Commissariat : BCU (Bored Curators United), collectif composé de Silvia Guerra et Chiara Vecchiarelli.

Production : CNEAI =, Maison Internationale, CiuP, 17 Bd Jourdan 75014 Paris.

 

© Drawing Lab Paris

 

Biographie de l’artiste

Née en 1965 à Vale de Cambra au Portugal, elle vit et travaille entre Londres et Lisbonne.
Le travail d’Albergaria implique un territoire : la nature. Une nature manipulée, plantée, transportée, mise en hiérarchie, cataloguée, étudiée, ressentie et rappelée à travers l’exploration continue des jardins en photographie, dessin et sculpture. L’artiste considère les jardins comme des constructions élaborées, des systèmes de représentation et des mécanismes descriptifs qui incarnent un ensemble de croyances fictives utilisées pour représenter le monde naturel. Les jardins sont également des environnements dédiés aux loisirs et aux études, aux processus culturels et sociaux qui produisent une compréhension historique de ce qu’est la connaissance et de ce qu’est le plaisir. Plus généralement, les images de jardins et d’espèces végétales employées par l’artiste sont utilisées comme des dispositifs pour révéler des processus de changement culturel à travers lesquels se produisent des visions de la nature.
Médiatisés par des systèmes de représentation, ils génèrent différentes versions de ce que nous considérons comme un paysage – lui-même un système complexe de structures matérielles et de hiérarchies visuelles, déconstructions culturelles qui définissent le cadrage de notre champ visuel.

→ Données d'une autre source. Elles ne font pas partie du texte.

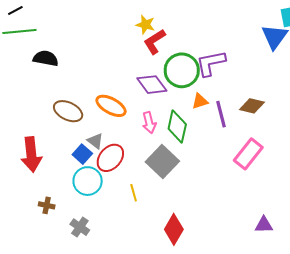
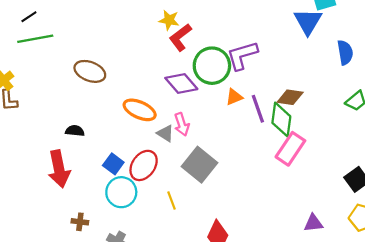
black semicircle: (46, 58) -> (75, 131), moved, size x0.7
brown ellipse: (68, 111) -> (90, 71), moved
green diamond: (177, 126) -> (281, 120), moved
gray triangle: (95, 141) -> (165, 133), moved

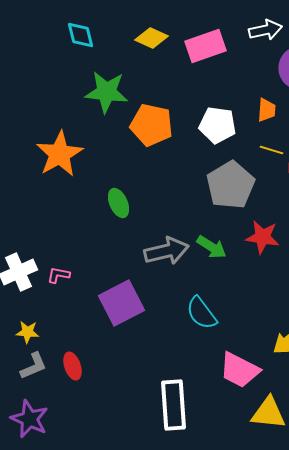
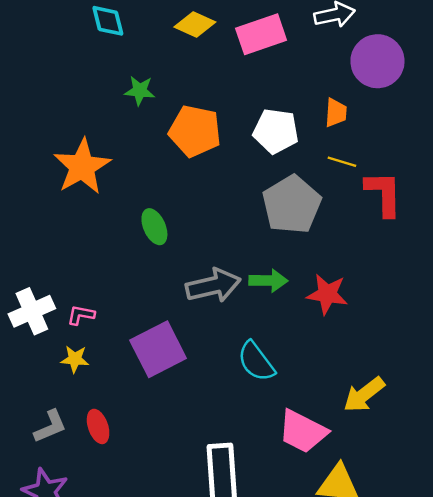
green star: (106, 92) -> (140, 91), size x0.6
red star: (262, 237) -> (327, 294), moved
green arrow: (212, 247) -> (268, 281), turned -32
yellow star: (28, 332) -> (75, 359), moved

Depuis 1999, Albergaria expose régulièrement dans le monde entier. Les expositions personnelles et installations récentes incluent Inanimate Object, or a complete cycle of the soil, Sheffield Park and Garden National Trust (Sheffield, 2018), Endless infinity, Museu Nacional Grão Vasco (Viseu, 2017), pinch pinch pinch, PORTA 14 Calçada do Correio Velho (Lisbon, 2017), Ah, Finalmente, Natureza, Fórum Eugénio de Almeida (Évora, 2015); Terra/Território, Consulado Geral de Portugal em São Paulo (2015); Two Trees in Balance, Socrates Sculpture Park (New York, 2015); Time scales, Vera Cortês Art Agency (Lisbonne, 2014); O Balanço da Árvore Exagera a Tempestade, Galeria Vermelho (São Paulo, 2014); No hay tal cosa como la naturaleza, Hacienda La Trinidad Parque Cultural (Caracas, 2013); Invertir la posición, Galeria Wu (Lima, 2012); Térmico, Pavilhão Branco do Museu da Cidade (Lisbonne, 2010);  BRACADÁRVORE, Museu de Arte Moderna da Bahía (São Salvador da Bahía, 2008).

Les expositions de groupe incluent Prickley, Tender and Steamy, Artists in the Hothouse, Wave Hill Garden, Glyndor Gallery, New York (2014) et Do barroco Para o Barroco – Está a Arte Contemporânea, Casa da Parra, Santiago de Compostela, Espagne (2013). Son travail a été présenté à la Biennale de Montevideo (2012); Do Not Destroy, Trees Art and Jewish Thought, Contemporary Jewish Museum, San
Francisco (2012); Museu de Arte Moderna de São Paulo (2010); Kurs: The Tree, Fuglsang Kunstmuseum, Toreby, Danemark (2009). Les résidences comprennent le Wave Hill Public Garden and Cultural Center (Winter Workshop 2012), et le Jardin botanique de l’Université d’Oxford en collaboration avec la Ruskin School of Drawing.